L'an dernier, il s'est respectivement créé 13.030, 12.650 et 8.390 sociétés dans les travaux d'installations électriques, la maçonnerie générale et les travaux de peinture ; des évolutions qui sont pourtant toutes dans le rouge (-7%, -12%, -9%). Idem pour les travaux d'installations d'eau et de gaz (6.160, -10%) et de menuiserie (5.830, -17%).

 

Césure entre les régions rurales et les grandes villes

 

 

Plus largement, le phénomène a tendance à couper la France métropolitaine en deux. La cartographie réalisée par l'ISM et Maaf révèle un déclin des ouvertures dans l'Ouest et le Sud - à l'exception de l'Occitanie et de la Corse - mais un gain dans le Nord et l'Est.

 

"Ces évolutions territoriales sont à mettre en relation avec les situations que nous observons dans les secteurs", analyse Catherine Élie, directrice des études de l'institut.

 

"Certaines régions, et en particulier certains départements, dépendent fortement de secteurs, comme les taxis/VTC à Paris et en Île-de-France. Par ailleurs, les baisses que nous observons cette année restent à relativiser car elles interviennent bien souvent après plusieurs années de hausse."

 

"On observe une bonne dynamique entrepreneuriale dans les communes où une partie importante de la population réside en quartier prioritaire de la ville"

 

En effet, les créations s'avèrent atteindre un niveau bien supérieur dans l'ensemble des régions depuis 2019. Elles ont néanmoins accusé un repli en 2023, aussi bien en milieu rural que dans les petites, moyennes et grandes villes.

 

Seule la métropole parisienne échappe à cette tendance. "On observe également une bonne dynamique entrepreneuriale dans les communes où une partie importante de la population réside en quartier prioritaire de la ville (QPV)", complète Catherine Elie.

 

Frilosité des vendeurs et des repreneurs

 

Les observateurs constatent également une diminution des ventes et cessions de fonds de commerces artisanaux. En 2023, 8.210 fonds de commerces ont ainsi changé de mains. Cela fait toutefois suite à deux années de fortes hausses, et sachant que tous les secteurs sont concernés par la baisse des cessions de fonds.

 

Le secteur de la construction enregistre l'une des reculades les plus importantes, avec -14%. D'après le baromètre, "le contexte économique particulièrement tendu et la hausse des taux d'intérêt bancaires peuvent avoir entraîné une importante frilosité du côté des vendeurs, repreneurs potentiels et établissements bancaires".

 

Un montant médian des cessions au plus haut

 

Le montant médian des cessions s'est élevé à 80.000 € en 2023, un plus haut à comparer aux 70.000 € en 2019. Une situation qui s'explique par le fait que le prix de cession des fonds augmente avec l'ancienneté des entreprises, et que, dans le même temps, les deux tiers des entreprises cédées ont plus de 10 ans.

 

Cette tendance baissière s'observe dans presque toutes les régions de la métropole, les seules exceptions étant les Hauts-de-France (+9%) et le Centre - Val de Loire (+5%).
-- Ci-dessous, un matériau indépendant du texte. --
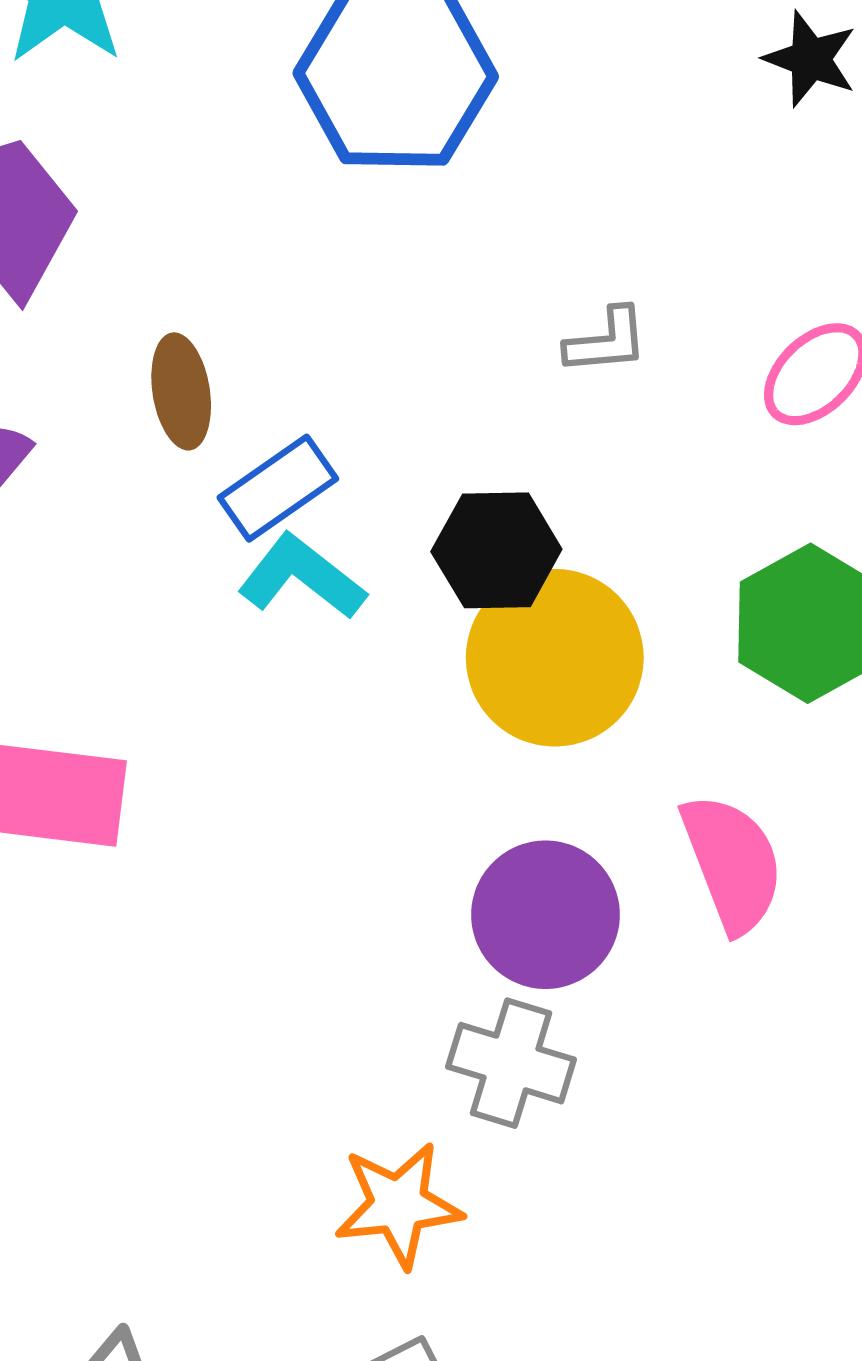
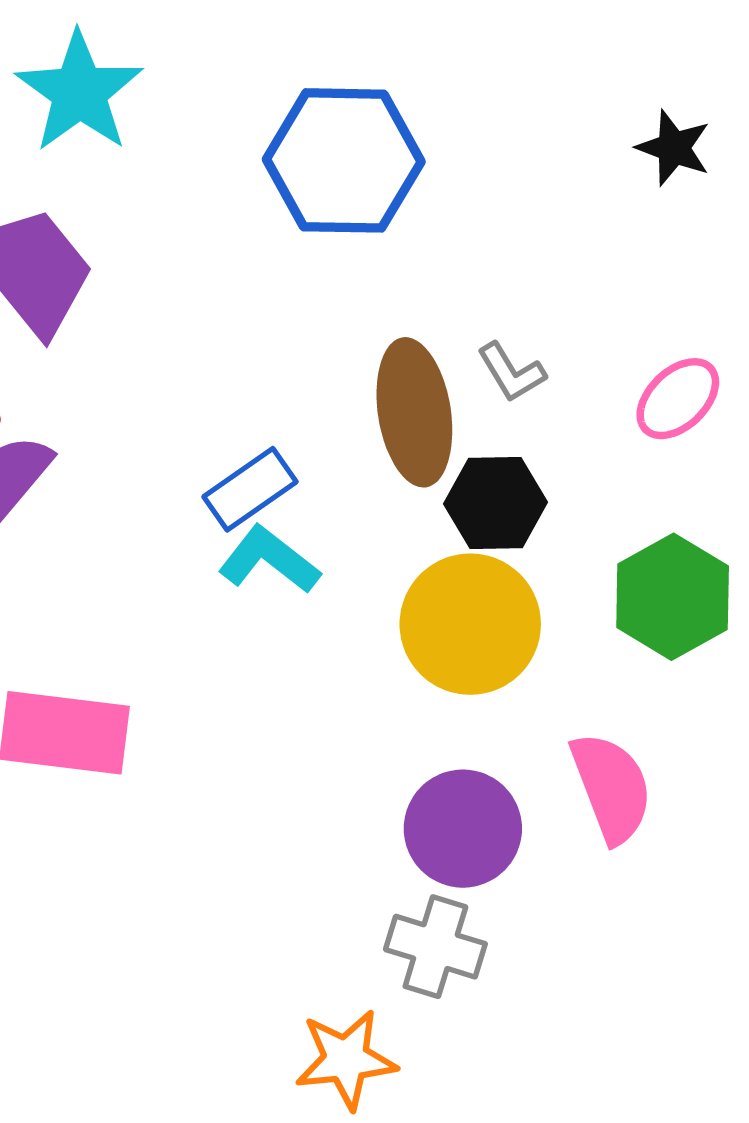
gray L-shape: (606, 341) -> (511, 372), turned 64
brown ellipse: (181, 391) -> (414, 412), moved, size x1.6
black hexagon: (496, 550) -> (496, 503), moved

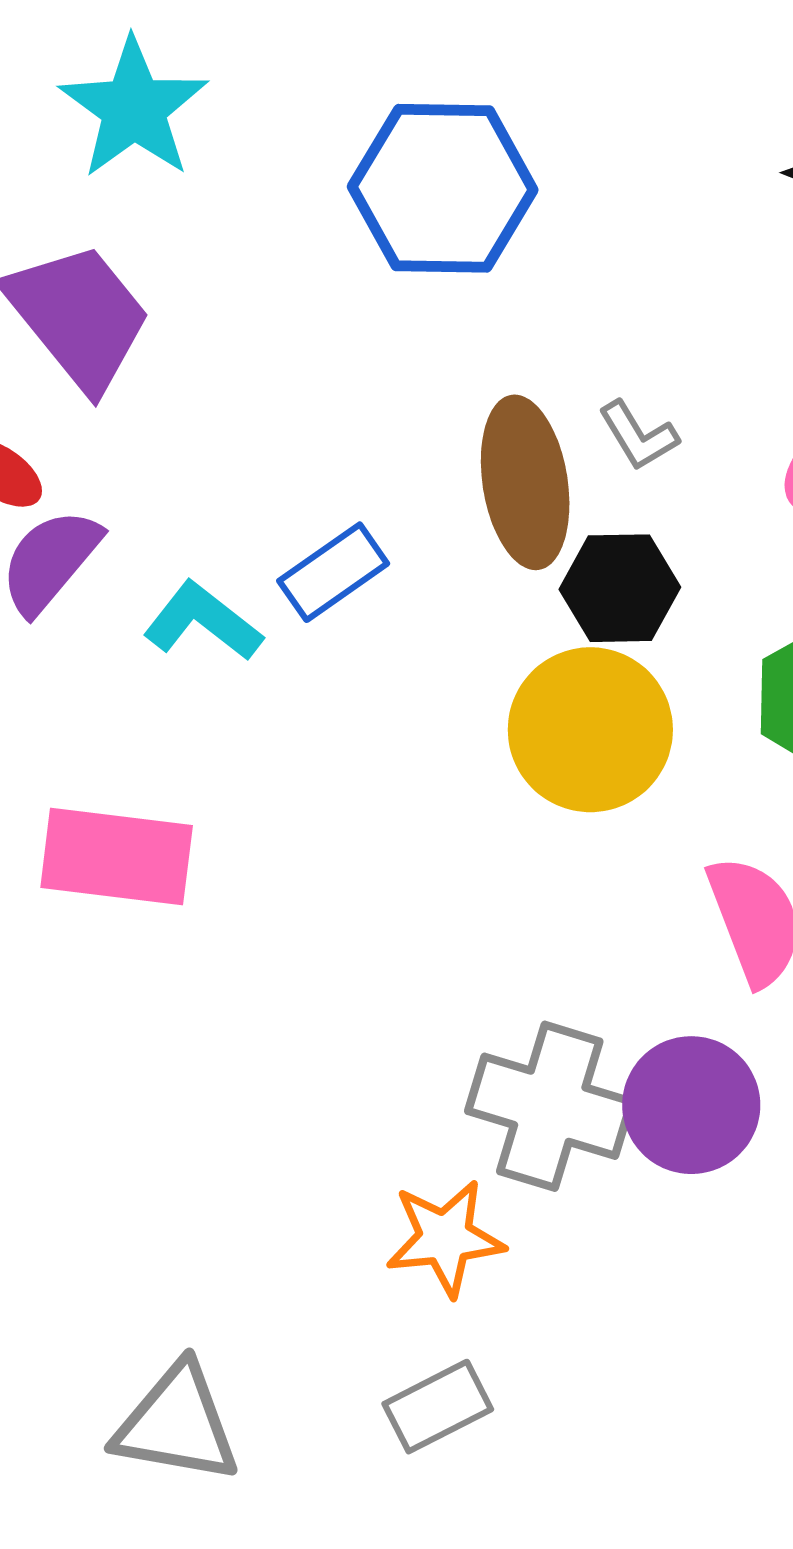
cyan L-shape: (269, 560) -> (203, 621), moved
purple circle: (463, 829) -> (691, 1105), moved
gray cross: (435, 947) -> (550, 1106), size x1.4

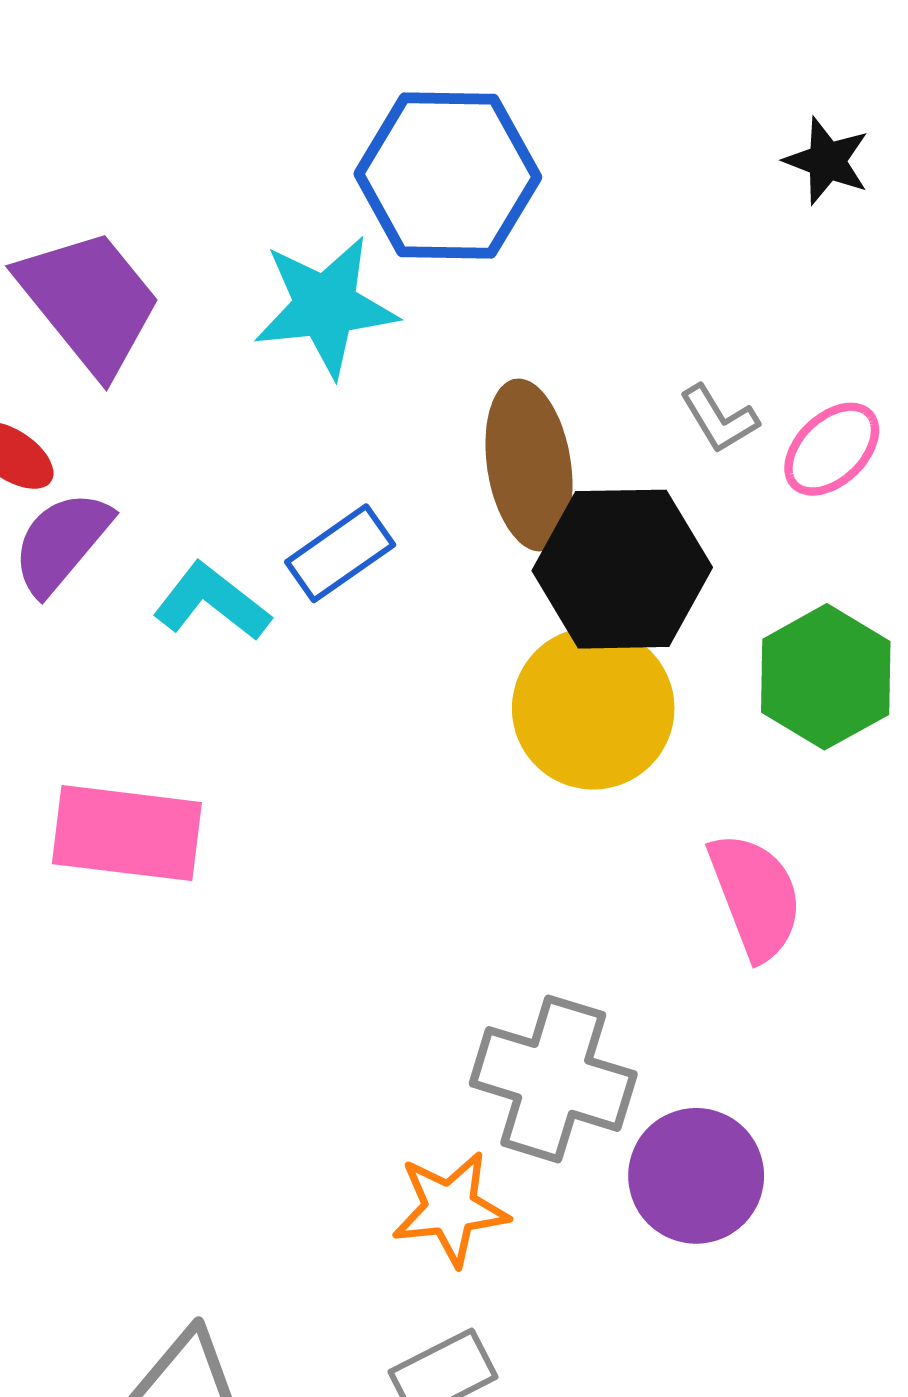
cyan star: (134, 108) -> (326, 306), moved, turned 30
gray L-shape: (638, 436) -> (719, 419), moved
black hexagon: (620, 588) -> (622, 569), size x1.5
purple circle: (691, 1105) -> (696, 1176), moved

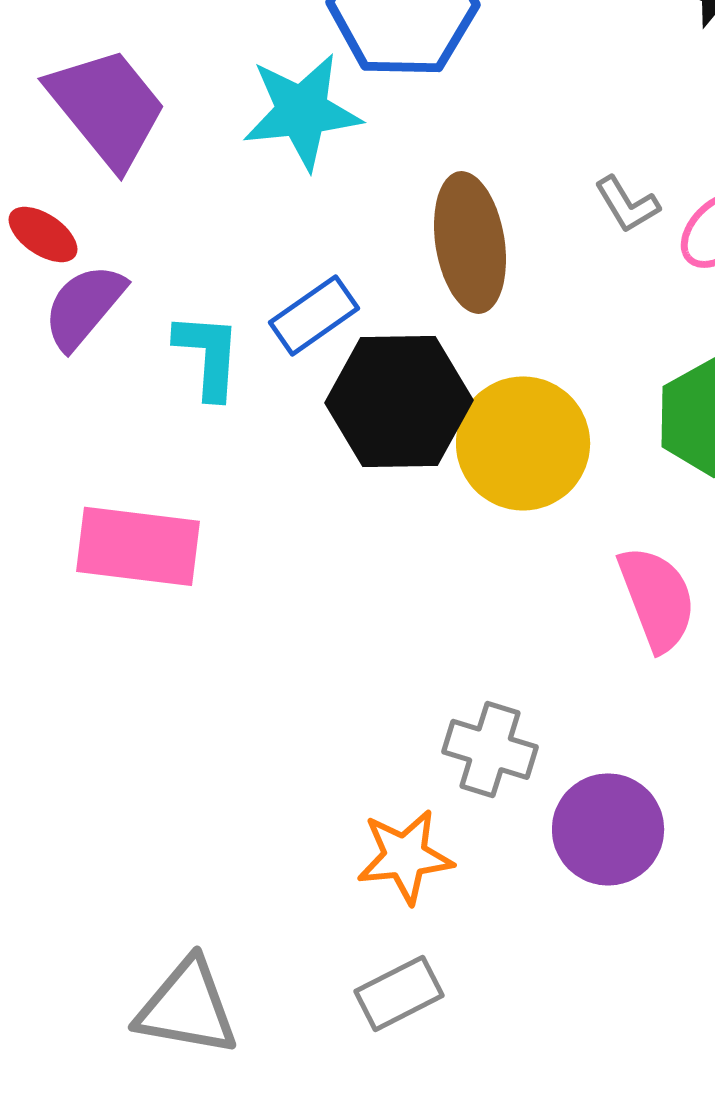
black hexagon: (622, 569) -> (399, 401), moved
cyan L-shape: (212, 602) -> (208, 355), turned 56
gray cross: (553, 1079) -> (490, 749), size x0.7

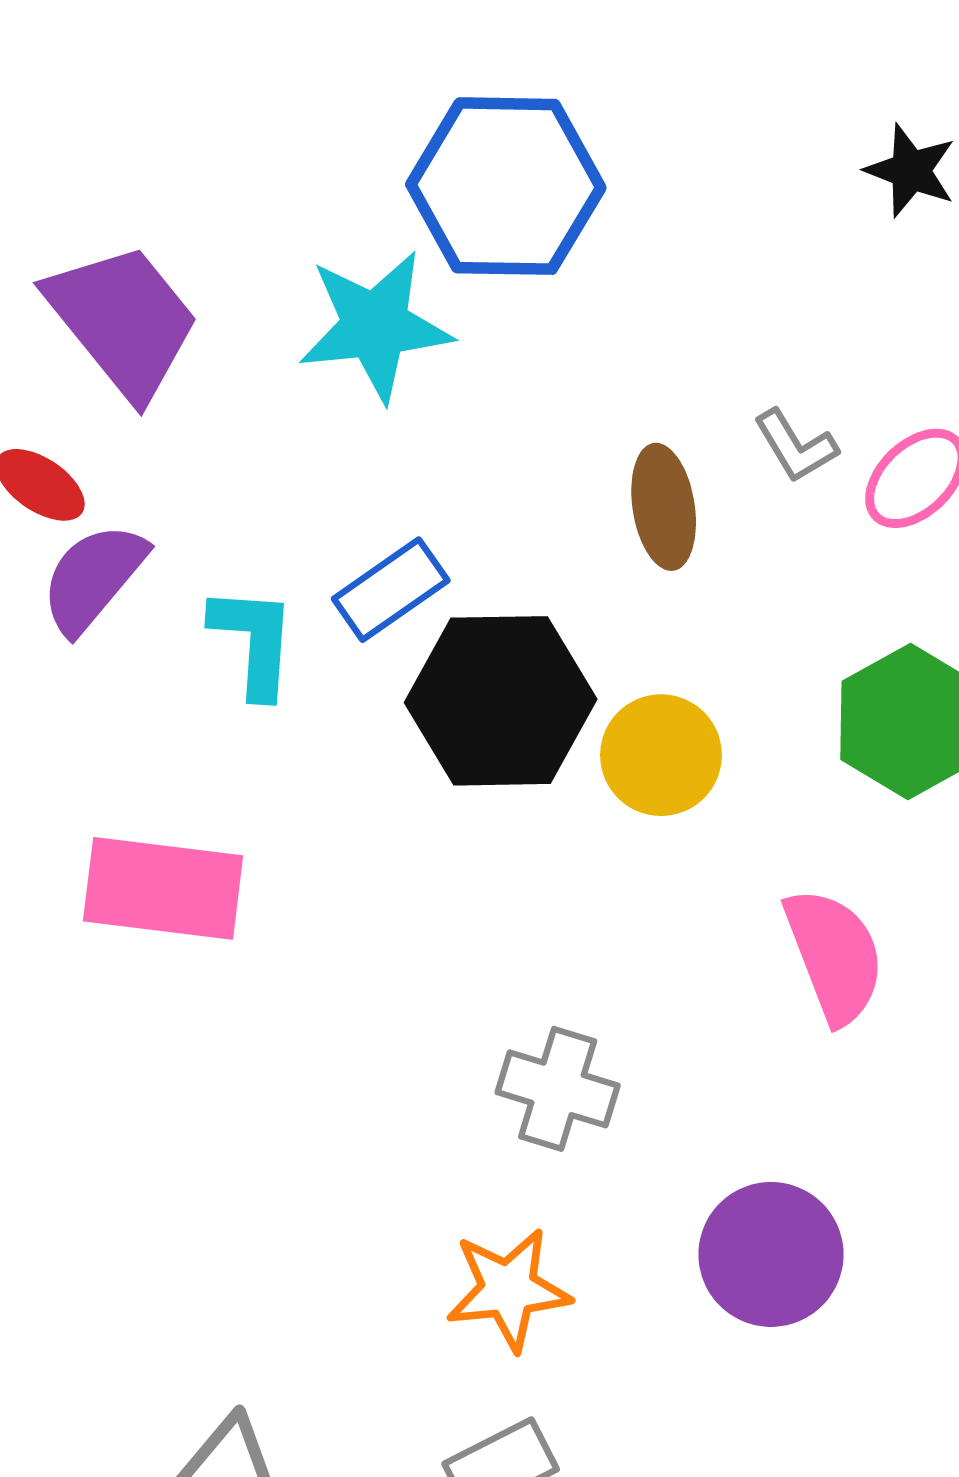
brown ellipse: (470, 242) -> (664, 507), moved, size x0.7
yellow circle: (523, 443) -> (661, 755), size x0.7
gray cross: (490, 749) -> (558, 1089), moved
Dans l'Ouest, la chute est de plus de 10%.

 

"Si les cessions des fonds sont à la baisse, cela témoigne aussi d'une forme de frilosité qui gagne les potentiels vendeurs et repreneurs face à une conjoncture tendue. Nous resterons attentifs en 2024 à l'évolution de ces indicateurs, à l'aune des bouleversements politiques qui touchent notre pays", conclut Catherine Elie.